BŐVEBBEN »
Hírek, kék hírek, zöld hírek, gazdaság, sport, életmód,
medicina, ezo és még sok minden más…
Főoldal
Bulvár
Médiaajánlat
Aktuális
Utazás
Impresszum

########

#### Requirement
Every record above belongs in the answer, reproduced exactly.

#### Result of the task
BŐVEBBEN »
Hírek, kék hírek, zöld hírek, gazdaság, sport, életmód,
medicina, ezo és még sok minden más…
Főoldal
Bulvár
Médiaajánlat
Aktuális
Utazás
Impresszum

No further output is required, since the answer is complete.